(Saved entries)
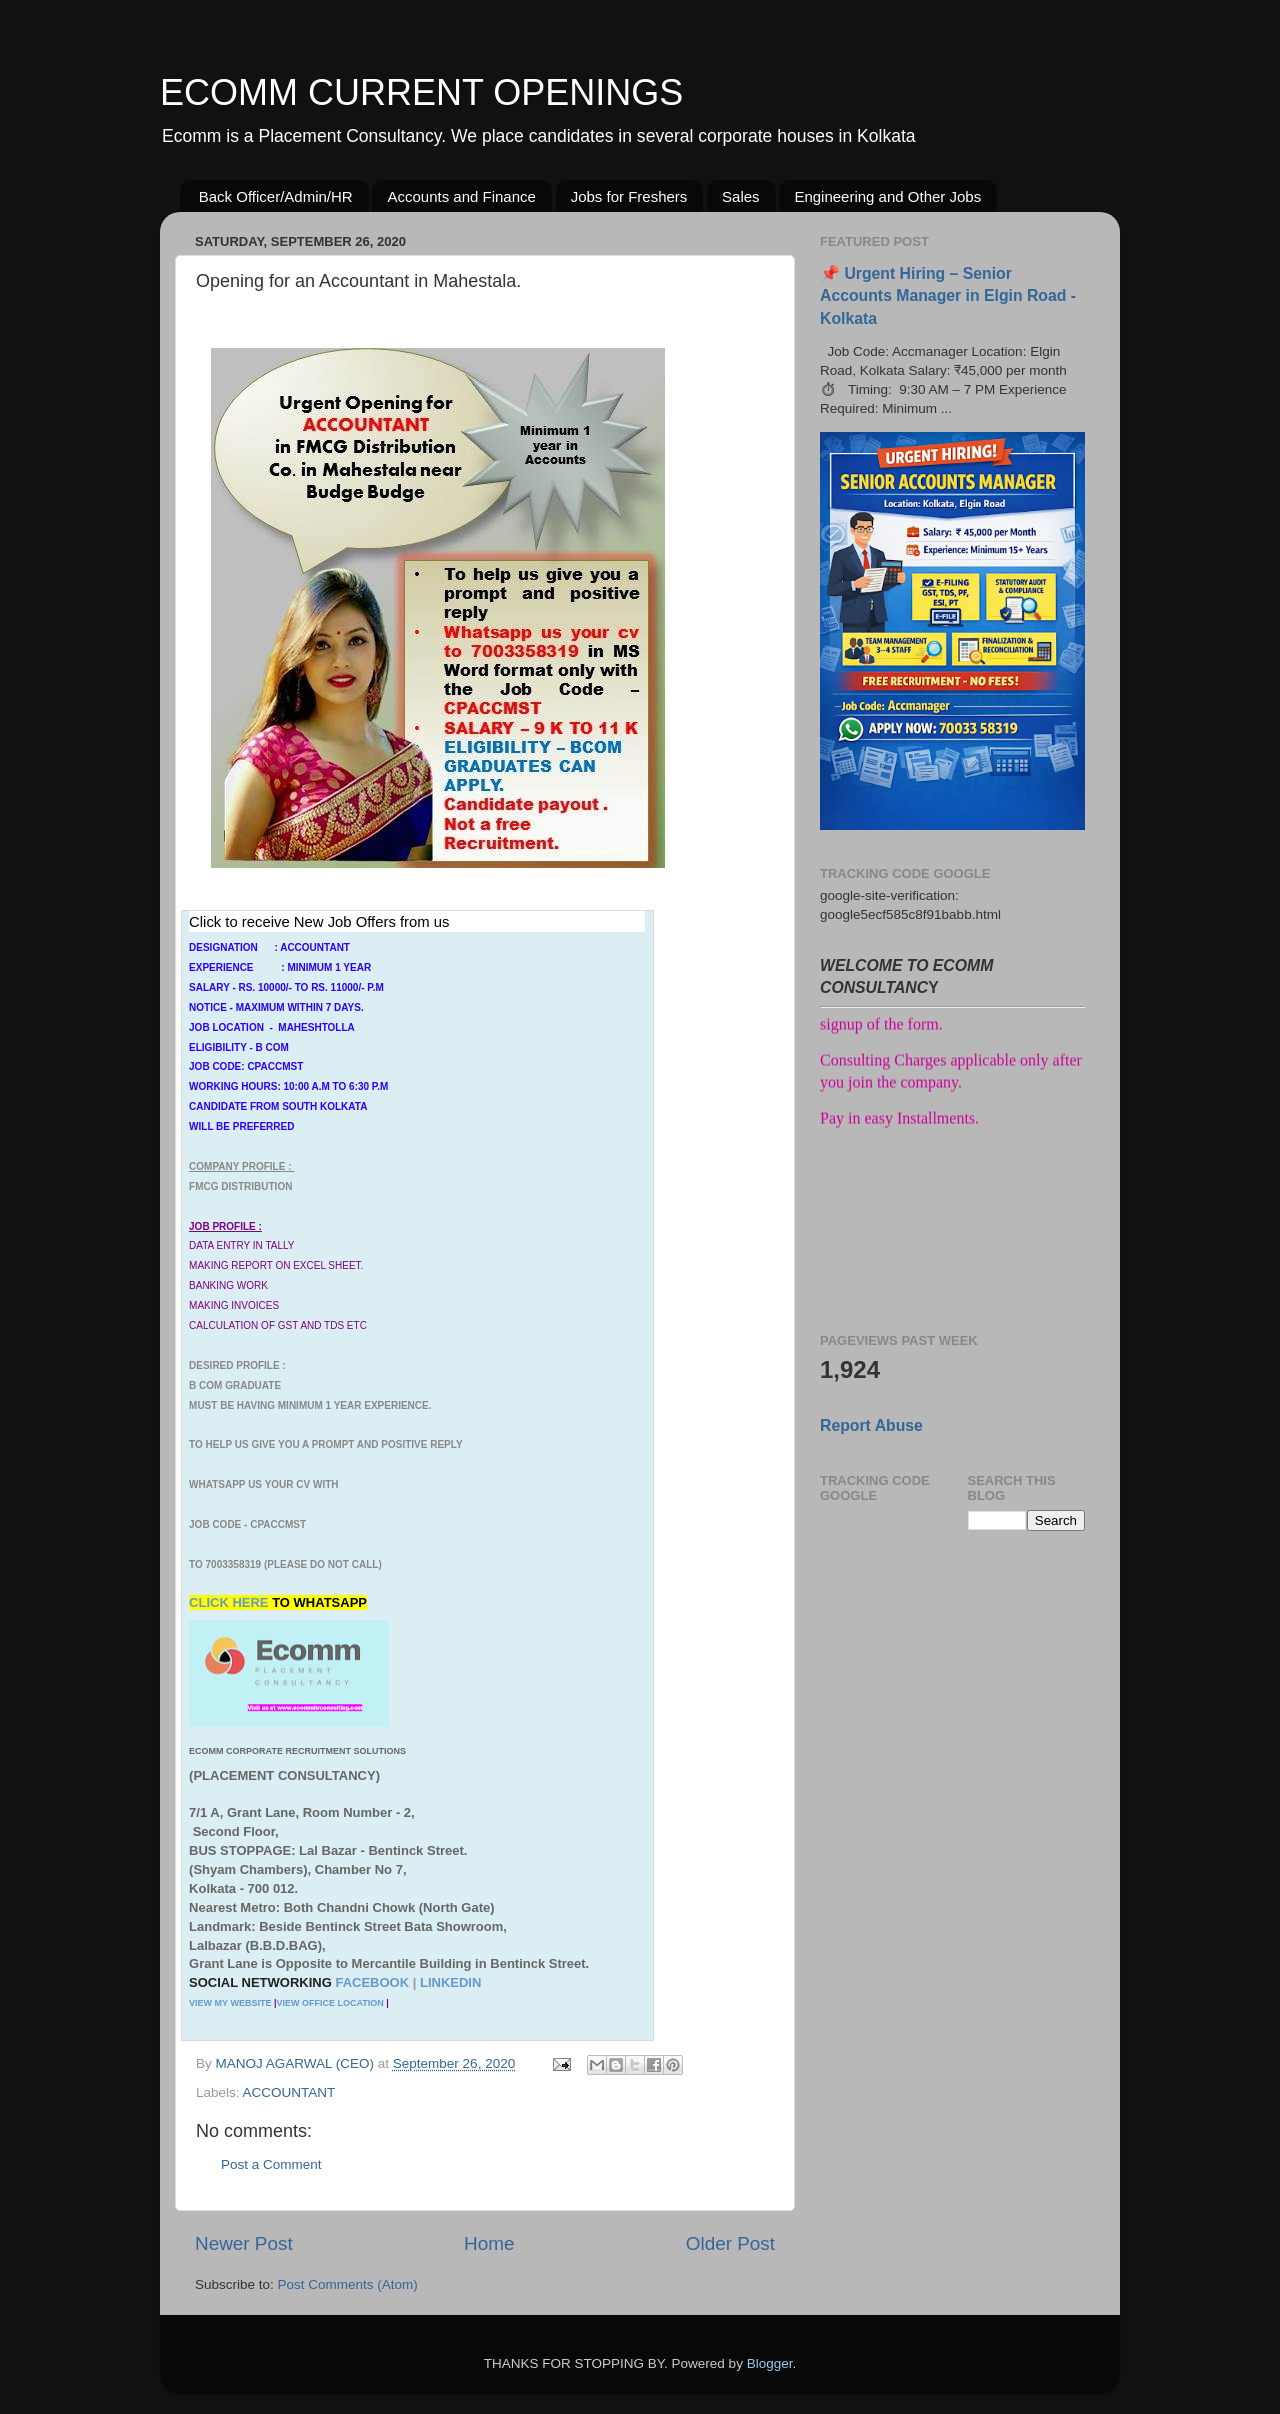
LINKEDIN (450, 1982)
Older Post (730, 2243)
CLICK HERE (230, 1602)
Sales (741, 196)
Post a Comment (271, 2164)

**Exercise directions:**
Repeat each entry precisely as it appears. Leave the pictures out.

**Solution to the exercise:**
LINKEDIN (450, 1982)
Older Post (730, 2243)
CLICK HERE (230, 1602)
Sales (741, 196)
Post a Comment (271, 2164)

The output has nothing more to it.